Saturday, 22 November 2008

Copepods run the world!

Between trawling for new fish species, photographing seabirds and whale watching, it’s easy to forget that some of the oceans most interesting creatures are only seen clearly through the lens of a microscope. In fact much of the oceans diversity can be found within the group of animals we refer to as zooplankton. Copepods, krill, amphipods, tiny fish larvae, baby decapods, polychaete worms and pelagic snails are only a few of the organisms that we have pulled from the water column by use of a bongo net, and of all these animals the copepod stands supreme. The copepod (see photos below) is a small crustacean with a tear drop shaped body, long antennae and an armoured exoskeleton and although there are a number of carnivorous species, most copepods are predominantly herbivorous.
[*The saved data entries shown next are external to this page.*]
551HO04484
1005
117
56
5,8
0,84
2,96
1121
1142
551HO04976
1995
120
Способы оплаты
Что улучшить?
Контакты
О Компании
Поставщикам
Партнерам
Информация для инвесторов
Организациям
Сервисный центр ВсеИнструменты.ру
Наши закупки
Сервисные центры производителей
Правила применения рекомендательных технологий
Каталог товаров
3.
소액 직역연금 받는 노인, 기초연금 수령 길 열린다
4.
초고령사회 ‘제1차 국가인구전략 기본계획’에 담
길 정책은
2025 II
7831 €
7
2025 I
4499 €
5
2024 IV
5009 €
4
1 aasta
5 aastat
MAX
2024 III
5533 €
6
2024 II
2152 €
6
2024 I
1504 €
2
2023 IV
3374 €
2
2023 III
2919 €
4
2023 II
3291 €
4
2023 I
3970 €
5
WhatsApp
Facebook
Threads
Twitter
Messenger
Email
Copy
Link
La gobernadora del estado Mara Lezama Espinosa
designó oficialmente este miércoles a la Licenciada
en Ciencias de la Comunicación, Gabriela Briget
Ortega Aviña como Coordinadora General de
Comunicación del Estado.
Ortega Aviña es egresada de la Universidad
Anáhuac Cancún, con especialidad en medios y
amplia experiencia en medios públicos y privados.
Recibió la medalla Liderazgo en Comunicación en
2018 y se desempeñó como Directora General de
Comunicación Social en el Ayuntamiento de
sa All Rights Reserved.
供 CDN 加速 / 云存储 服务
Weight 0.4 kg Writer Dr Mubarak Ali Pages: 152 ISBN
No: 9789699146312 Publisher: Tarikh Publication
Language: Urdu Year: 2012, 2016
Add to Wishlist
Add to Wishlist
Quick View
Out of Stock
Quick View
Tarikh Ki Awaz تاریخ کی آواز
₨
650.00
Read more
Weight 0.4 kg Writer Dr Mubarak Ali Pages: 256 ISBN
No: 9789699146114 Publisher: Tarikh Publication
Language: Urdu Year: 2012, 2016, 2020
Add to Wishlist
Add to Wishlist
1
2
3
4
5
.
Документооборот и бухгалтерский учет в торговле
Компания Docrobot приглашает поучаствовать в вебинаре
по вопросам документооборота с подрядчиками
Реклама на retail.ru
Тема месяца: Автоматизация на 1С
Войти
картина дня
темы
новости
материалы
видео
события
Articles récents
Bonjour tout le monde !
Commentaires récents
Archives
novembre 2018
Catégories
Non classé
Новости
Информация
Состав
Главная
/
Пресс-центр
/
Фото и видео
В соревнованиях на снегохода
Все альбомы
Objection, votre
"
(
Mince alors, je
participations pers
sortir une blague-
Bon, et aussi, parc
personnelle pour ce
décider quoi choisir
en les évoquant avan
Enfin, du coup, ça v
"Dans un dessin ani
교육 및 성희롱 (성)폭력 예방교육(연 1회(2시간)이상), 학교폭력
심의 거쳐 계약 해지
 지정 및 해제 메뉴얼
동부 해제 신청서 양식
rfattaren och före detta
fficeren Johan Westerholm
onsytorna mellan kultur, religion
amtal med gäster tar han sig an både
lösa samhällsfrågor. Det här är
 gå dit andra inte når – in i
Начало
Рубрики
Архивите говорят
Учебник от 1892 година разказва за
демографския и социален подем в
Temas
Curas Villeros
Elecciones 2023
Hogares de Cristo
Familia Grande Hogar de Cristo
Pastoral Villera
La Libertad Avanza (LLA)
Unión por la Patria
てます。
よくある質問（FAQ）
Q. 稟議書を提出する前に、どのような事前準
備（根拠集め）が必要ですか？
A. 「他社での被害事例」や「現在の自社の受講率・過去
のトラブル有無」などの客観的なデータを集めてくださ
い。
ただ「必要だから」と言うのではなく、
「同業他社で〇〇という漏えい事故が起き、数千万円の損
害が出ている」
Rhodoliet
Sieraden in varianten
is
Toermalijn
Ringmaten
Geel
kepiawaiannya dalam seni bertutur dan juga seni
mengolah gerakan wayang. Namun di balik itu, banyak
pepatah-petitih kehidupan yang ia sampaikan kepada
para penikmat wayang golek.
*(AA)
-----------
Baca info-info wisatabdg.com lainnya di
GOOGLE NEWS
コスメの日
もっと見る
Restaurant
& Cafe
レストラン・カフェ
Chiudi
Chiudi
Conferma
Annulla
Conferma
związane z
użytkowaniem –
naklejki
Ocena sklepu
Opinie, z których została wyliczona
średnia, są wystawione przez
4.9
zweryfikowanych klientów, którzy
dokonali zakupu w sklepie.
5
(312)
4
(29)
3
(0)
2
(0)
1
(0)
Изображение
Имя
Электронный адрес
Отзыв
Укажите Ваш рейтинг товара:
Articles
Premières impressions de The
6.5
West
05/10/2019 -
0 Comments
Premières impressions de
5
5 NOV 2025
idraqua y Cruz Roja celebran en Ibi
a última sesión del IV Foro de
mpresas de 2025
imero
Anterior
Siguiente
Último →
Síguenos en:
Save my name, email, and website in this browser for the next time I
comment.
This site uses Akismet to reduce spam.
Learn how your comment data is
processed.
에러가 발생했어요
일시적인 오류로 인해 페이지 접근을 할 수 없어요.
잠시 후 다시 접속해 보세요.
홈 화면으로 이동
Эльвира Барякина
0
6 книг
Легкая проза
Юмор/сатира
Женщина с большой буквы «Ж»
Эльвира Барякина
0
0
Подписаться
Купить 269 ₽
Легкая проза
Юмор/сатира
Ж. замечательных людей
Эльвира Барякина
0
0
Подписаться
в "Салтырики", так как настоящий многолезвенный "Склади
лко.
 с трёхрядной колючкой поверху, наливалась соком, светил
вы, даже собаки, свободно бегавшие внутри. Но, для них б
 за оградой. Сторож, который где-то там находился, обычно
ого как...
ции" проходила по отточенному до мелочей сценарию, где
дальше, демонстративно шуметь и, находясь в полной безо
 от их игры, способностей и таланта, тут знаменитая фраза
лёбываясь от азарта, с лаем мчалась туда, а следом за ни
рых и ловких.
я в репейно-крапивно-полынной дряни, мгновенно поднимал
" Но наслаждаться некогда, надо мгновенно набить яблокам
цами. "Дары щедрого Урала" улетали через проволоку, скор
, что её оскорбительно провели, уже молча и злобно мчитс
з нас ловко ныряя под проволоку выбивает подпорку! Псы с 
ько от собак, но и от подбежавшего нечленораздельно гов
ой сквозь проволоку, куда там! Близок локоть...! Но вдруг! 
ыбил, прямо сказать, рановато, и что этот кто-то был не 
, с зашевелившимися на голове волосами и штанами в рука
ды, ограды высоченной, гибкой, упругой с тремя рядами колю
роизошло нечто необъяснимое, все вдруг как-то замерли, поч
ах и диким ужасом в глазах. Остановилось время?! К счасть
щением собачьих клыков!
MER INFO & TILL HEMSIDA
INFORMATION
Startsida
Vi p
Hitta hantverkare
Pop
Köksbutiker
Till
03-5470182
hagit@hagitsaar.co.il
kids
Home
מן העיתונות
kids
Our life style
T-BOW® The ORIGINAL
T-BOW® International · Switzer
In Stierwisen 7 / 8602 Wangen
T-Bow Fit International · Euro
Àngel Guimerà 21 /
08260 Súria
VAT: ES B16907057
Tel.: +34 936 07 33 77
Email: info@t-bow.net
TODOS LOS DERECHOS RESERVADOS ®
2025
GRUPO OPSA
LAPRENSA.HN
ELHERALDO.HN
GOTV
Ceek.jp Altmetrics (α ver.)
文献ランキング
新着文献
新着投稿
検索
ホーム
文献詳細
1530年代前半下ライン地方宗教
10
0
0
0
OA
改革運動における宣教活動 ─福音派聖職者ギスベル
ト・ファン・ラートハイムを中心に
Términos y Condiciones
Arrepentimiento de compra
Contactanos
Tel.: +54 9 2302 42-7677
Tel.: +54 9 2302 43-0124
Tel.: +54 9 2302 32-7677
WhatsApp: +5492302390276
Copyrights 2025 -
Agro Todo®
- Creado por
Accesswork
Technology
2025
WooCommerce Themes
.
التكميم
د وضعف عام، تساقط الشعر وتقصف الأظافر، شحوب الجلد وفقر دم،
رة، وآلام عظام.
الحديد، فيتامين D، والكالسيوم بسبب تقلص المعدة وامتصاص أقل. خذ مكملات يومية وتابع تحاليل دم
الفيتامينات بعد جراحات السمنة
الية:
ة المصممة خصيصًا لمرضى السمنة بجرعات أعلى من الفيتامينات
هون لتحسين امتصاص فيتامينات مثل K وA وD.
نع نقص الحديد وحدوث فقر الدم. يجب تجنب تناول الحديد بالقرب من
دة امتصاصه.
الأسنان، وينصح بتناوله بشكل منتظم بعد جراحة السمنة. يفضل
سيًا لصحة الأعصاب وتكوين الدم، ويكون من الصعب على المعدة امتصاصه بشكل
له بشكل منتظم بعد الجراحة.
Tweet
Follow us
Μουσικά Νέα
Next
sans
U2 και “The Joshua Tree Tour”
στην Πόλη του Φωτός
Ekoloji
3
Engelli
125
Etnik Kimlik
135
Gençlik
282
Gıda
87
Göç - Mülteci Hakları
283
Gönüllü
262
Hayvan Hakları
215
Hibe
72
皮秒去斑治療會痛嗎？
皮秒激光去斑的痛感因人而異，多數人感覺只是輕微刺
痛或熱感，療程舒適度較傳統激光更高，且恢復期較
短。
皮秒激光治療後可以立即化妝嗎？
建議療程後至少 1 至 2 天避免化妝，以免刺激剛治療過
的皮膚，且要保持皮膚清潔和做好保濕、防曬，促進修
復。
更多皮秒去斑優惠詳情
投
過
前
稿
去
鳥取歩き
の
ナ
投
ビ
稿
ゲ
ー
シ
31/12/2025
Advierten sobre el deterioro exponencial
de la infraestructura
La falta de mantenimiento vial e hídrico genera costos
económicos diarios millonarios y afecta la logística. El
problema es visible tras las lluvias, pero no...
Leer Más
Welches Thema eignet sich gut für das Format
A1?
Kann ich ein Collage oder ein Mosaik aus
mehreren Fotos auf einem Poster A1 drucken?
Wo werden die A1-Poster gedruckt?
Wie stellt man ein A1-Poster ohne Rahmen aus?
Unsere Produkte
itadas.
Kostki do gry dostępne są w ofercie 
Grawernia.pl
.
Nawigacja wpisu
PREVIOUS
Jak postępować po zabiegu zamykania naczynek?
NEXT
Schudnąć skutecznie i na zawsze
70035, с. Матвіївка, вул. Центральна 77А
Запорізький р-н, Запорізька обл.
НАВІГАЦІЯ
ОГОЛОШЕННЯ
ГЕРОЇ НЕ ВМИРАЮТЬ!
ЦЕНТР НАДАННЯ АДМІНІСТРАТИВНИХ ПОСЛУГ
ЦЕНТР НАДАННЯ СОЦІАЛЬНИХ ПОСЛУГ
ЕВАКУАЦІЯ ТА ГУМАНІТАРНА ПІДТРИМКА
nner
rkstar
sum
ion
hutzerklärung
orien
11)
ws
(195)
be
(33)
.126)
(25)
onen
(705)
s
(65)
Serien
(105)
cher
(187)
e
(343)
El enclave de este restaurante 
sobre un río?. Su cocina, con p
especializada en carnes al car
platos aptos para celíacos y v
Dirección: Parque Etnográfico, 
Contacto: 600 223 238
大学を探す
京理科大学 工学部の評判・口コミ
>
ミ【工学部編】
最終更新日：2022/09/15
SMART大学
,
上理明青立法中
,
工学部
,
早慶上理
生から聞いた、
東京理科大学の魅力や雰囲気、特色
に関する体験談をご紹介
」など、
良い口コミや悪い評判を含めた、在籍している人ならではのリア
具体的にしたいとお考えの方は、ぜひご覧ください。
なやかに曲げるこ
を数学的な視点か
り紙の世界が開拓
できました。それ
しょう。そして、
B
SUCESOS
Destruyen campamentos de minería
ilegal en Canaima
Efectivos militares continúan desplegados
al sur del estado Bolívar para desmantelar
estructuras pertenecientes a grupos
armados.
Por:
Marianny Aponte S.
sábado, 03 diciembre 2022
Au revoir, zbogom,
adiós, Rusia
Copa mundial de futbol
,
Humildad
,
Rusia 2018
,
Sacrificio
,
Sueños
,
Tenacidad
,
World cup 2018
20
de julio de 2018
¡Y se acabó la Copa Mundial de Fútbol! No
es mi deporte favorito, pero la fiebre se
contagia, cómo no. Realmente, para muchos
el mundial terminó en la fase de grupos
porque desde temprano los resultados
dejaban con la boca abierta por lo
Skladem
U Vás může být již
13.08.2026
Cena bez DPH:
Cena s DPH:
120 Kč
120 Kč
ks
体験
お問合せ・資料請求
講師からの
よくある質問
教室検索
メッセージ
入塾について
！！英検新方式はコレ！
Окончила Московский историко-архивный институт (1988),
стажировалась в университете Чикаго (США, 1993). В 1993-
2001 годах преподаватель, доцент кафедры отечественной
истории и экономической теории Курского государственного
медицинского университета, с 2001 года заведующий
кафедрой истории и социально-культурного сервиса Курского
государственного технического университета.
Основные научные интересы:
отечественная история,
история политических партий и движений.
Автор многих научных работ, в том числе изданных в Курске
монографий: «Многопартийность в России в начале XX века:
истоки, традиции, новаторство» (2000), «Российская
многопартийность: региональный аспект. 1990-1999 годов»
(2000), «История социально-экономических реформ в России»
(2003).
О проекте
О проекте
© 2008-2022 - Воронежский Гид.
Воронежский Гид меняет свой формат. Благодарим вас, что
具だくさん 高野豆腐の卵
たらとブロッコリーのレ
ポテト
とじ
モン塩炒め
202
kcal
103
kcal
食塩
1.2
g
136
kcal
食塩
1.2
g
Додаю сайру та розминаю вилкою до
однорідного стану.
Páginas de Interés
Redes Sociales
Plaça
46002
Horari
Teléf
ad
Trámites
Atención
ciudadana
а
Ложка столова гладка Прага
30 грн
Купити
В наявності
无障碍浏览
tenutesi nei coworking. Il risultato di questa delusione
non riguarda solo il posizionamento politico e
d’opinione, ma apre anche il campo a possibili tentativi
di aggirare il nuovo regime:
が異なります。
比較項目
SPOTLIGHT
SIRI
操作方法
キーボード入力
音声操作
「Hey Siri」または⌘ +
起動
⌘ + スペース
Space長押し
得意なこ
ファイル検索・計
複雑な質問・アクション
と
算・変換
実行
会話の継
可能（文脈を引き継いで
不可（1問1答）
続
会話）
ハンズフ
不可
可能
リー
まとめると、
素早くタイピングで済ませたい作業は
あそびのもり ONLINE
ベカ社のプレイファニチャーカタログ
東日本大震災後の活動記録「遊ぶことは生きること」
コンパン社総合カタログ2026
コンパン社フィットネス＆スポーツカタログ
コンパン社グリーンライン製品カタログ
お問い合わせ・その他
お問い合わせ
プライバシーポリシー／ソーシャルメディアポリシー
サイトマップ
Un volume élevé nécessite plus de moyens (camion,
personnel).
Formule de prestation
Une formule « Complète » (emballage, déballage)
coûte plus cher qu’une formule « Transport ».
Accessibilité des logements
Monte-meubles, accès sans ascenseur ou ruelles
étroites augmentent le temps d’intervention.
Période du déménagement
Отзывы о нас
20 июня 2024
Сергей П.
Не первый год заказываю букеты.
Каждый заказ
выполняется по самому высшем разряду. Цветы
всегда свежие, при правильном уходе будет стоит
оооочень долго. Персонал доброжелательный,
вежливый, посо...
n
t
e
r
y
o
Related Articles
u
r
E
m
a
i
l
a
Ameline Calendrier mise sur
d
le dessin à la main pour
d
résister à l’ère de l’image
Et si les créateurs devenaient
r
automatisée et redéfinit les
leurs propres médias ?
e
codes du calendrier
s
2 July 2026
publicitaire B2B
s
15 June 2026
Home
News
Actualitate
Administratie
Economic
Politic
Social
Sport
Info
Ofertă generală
In terms of biomass, copepods are rivaled only by Antarctic krill (Euphausia superba) and contribute an enormous amount of protein to oceanic food webs. Herbivorous copepods form one of the most important trophic links in the oceans, because they graze on minute algae and in turn are fed on by larger zooplankton and fish, making the energy found in phytoplankton (which is fueled by nutrient inputs and the sun) available to rest of the oceanic food web. Without copepods, we would have no whales, dolphins, seals or fish and so, in essence, copepods run the world.

Images: Left: Pontella sp. Middle: Euchaeta sp. Right: Sapphirina sp.